---- Data records
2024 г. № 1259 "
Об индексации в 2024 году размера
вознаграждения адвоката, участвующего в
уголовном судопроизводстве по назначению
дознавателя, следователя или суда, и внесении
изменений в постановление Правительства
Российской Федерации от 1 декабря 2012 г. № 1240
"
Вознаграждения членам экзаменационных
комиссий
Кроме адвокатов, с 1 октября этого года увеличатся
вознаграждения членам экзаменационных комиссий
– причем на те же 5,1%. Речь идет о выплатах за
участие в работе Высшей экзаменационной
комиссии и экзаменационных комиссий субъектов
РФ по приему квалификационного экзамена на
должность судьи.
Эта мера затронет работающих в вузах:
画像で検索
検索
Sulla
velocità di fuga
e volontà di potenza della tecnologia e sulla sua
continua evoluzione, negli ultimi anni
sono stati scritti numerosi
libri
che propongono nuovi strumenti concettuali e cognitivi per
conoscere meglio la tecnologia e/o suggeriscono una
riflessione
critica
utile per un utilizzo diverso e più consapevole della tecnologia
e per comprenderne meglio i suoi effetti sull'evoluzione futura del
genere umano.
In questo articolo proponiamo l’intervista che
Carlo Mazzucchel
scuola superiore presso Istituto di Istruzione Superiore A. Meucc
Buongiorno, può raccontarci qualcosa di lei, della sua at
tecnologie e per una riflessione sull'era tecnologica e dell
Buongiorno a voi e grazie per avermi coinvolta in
--------
---- Data records
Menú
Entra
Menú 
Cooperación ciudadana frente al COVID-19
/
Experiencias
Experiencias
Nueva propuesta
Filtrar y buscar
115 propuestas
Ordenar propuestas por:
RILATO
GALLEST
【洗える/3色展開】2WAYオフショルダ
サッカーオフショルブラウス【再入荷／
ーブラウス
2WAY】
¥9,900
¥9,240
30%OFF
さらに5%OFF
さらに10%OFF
--------
* About this task *
Give back the records above exactly, limited to the lines between the one holding "Buongiorno, può raccontarci" and the one holding "Buongiorno a voi", inclusive.

* Task output *
Buongiorno, può raccontarci qualcosa di lei, della sua at
tecnologie e per una riflessione sull'era tecnologica e dell
Buongiorno a voi e grazie per avermi coinvolta in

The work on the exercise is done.